=== What you should do ===
Locate every line in the records below that contains the word "Professionelles", and copy each one.

Items from a data source
· · · · · · ·
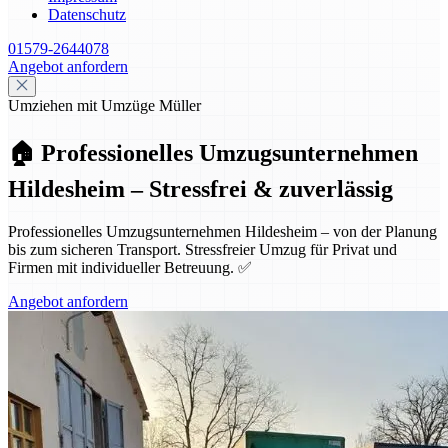
Datenschutz
01579-2644078
Angebot anfordern
Umziehen mit Umzüge Müller
🏠 Professionelles Umzugsunternehmen
Hildesheim – Stressfrei & zuverlässig
Professionelles Umzugsunternehmen Hildesheim – von der Planung
bis zum sicheren Transport. Stressfreier Umzug für Privat und
Firmen mit individueller Betreuung. ✅
Angebot anfordern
· · · · · · ·
=== Exercise solution ===
🏠 Professionelles Umzugsunternehmen
Professionelles Umzugsunternehmen Hildesheim – von der Planung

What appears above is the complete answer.